Attribute. Delays deprovisioning until a specified date and time based on the attribute’s value in the users’ account data. The attribute must contain a date/time string. When specifying an attribute to contain a date/time string, you can specify a date format to which the data is expected to conform. Review To Determine Provisioning Date and Time by Specifying an Attribute for instructions.
Rule. Delays deprovisioning based on a rule that, when evaluated, produces a date/time string. As when specifying an attribute, you can specify a date format to which the data is expected to conform.
See To Determine Provisioning Date and Time by Evaluating a Rule for instructions.
Use the Sunset Task menu to specify a task to deprovision the user on the specified date and time.
This section provides instructions for configuring the Data Transformations tab, which is available as part of the task template configuration process. For instructions on how to start the configuration process see Configuring the Task Templates.

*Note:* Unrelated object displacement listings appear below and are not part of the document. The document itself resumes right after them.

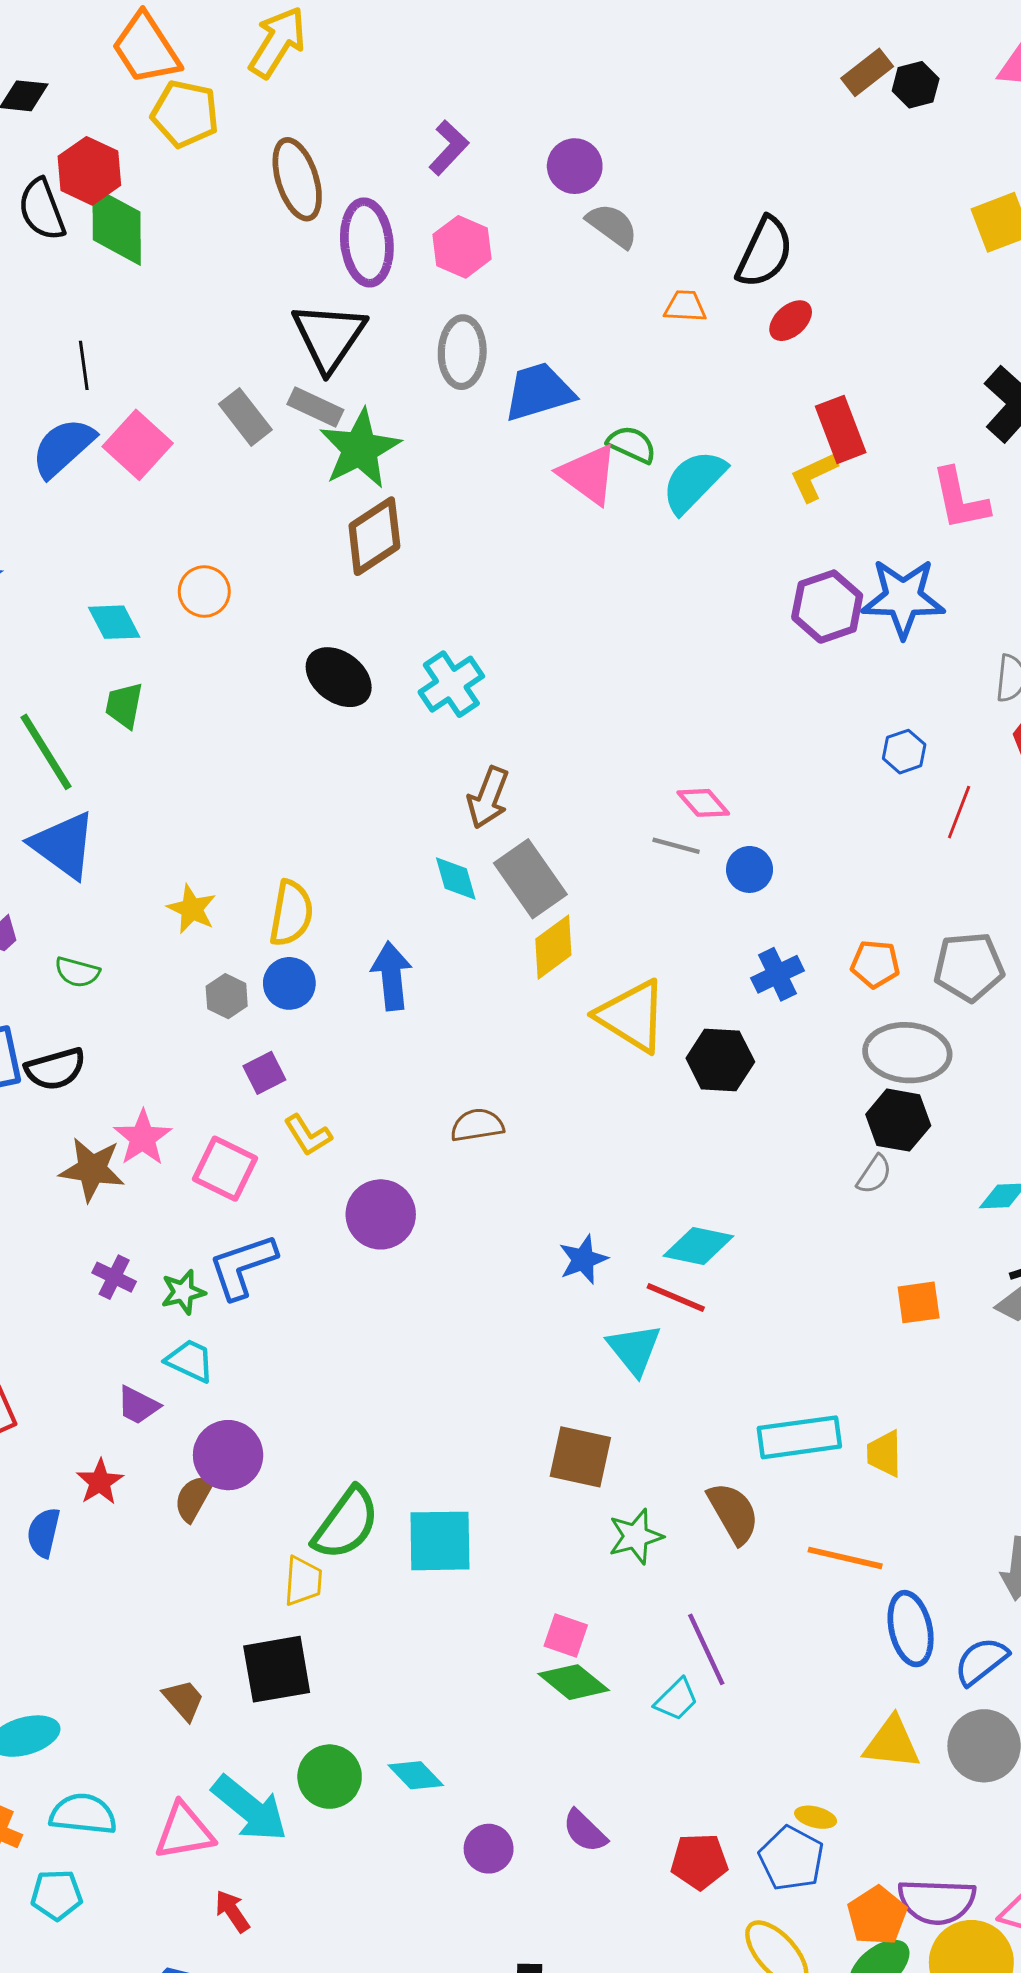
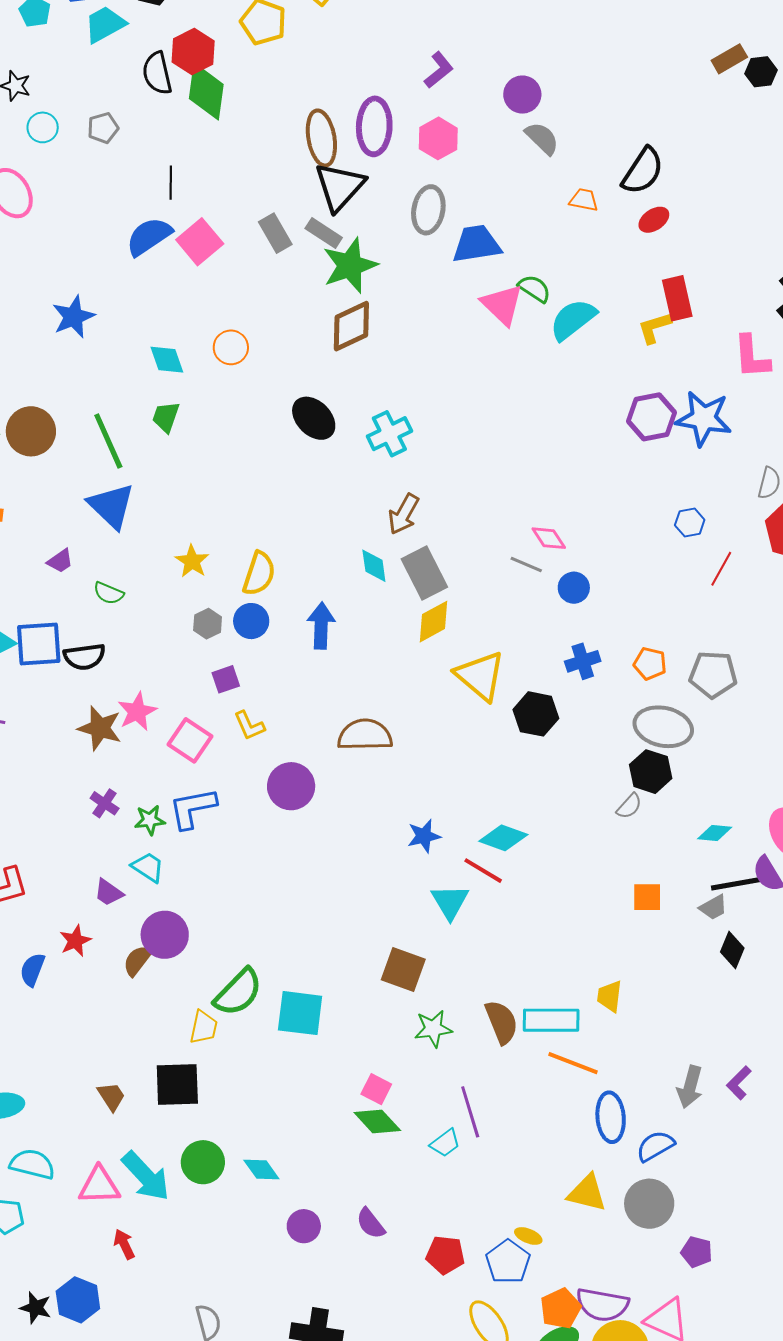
brown ellipse: (297, 179) -> (321, 138), moved
brown semicircle: (477, 1125) -> (365, 735), size x1.5
cyan rectangle: (799, 1437) -> (551, 1020), moved

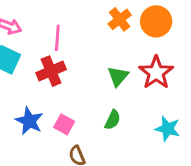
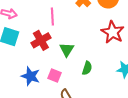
pink line: (57, 38) -> (52, 16), moved
green triangle: (118, 76) -> (67, 50), moved

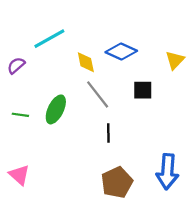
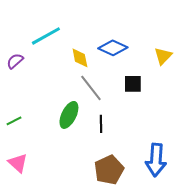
green ellipse: (56, 109) -> (69, 115), moved
green line: (20, 115) -> (14, 121), moved, turned -35

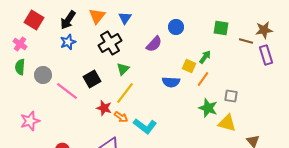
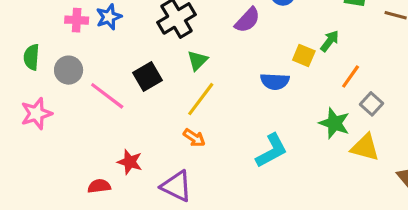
pink cross: (20, 44) -> (77, 20), moved, turned -32
orange line: (203, 79) -> (351, 76), moved
gray square: (231, 96) -> (372, 104), turned 32
red star: (104, 108) -> (130, 162), moved
pink star: (30, 121) -> (36, 114), moved
cyan L-shape: (145, 126) -> (272, 151), moved, turned -65

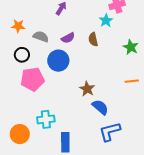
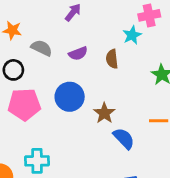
blue circle: (58, 61) -> (70, 97), moved
brown star: (87, 89) -> (104, 113), moved
blue semicircle: (100, 107) -> (124, 138), moved

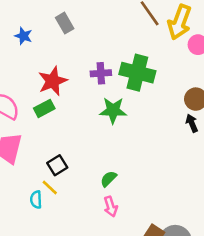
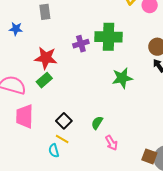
gray rectangle: (65, 23) -> (45, 12), turned 35
red star: (53, 81) -> (46, 58), turned -30
green star: (113, 110) -> (122, 78), moved
green semicircle: (109, 179) -> (97, 123), moved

This tab is available for the Create and Update User Templates only.
If you want to alter user account data as the workflow executes, you can use the Data Transformations tab to specify how Identity Manager will transform the data during provisioning.
For example, if you want forms or rules to generate email addresses that conform to company policy, or if you want to generate sunrise or sunset dates.
When you select the Data Transformations tab, the following page displays.
This page consists of the following sections:
Before Approval Actions. Configure the options in this section if you want to transform user account data before sending approval requests to specified approvers.
Before Provision Actions. Configure the options in this section if you want to transform user account data before a provisioning action.
Before Notification Actions. Configure the options in this section if you want to transform user account data before notifications are sent to specified recipients.
You can configure the following options in each section:
Form to Apply menus. Provide a list of the forms currently configured for your system. Use these menus to specify forms that will be used to transform data from the users accounts.
Rule to Run menus. Provide a list of the rules currently configured for your system. Use these menus to specify rules that will be used to transform data from the users accounts.